- [Assignment] Across the records below, how many lines include the word "Dorothea"? State only the number.

======== Records to process

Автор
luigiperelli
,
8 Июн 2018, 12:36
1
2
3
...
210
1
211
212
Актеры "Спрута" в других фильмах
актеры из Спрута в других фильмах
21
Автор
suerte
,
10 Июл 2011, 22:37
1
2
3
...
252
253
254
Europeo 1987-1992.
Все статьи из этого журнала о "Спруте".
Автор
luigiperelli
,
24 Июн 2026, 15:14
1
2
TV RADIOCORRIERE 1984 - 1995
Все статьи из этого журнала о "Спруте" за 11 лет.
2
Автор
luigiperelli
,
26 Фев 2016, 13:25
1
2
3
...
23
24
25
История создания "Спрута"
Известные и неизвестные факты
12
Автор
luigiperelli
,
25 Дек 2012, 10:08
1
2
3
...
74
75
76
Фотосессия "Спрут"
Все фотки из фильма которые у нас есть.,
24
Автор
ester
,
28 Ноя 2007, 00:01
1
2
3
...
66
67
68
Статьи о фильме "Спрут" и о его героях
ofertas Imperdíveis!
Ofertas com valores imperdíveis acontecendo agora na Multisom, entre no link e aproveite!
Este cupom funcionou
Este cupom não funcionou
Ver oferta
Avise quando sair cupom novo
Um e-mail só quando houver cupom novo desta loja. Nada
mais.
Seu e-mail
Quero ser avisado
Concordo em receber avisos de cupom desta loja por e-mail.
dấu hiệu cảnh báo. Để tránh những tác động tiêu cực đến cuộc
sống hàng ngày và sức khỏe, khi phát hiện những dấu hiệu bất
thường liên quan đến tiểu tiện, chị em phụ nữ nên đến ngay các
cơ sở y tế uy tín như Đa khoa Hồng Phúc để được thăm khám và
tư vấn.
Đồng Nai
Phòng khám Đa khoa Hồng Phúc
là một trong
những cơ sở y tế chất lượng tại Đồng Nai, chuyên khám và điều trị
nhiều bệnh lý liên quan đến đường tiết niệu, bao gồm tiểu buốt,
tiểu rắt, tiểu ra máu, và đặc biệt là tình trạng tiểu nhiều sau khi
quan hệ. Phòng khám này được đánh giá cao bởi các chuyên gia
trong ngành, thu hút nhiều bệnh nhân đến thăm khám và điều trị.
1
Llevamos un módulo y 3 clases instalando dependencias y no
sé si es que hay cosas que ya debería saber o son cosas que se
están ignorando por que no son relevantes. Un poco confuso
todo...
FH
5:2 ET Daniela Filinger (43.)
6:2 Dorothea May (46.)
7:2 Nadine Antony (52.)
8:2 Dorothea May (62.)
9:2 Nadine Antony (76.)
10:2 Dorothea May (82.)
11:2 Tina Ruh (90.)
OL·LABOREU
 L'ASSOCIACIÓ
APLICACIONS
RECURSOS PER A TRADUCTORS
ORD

================

- [Task response] 3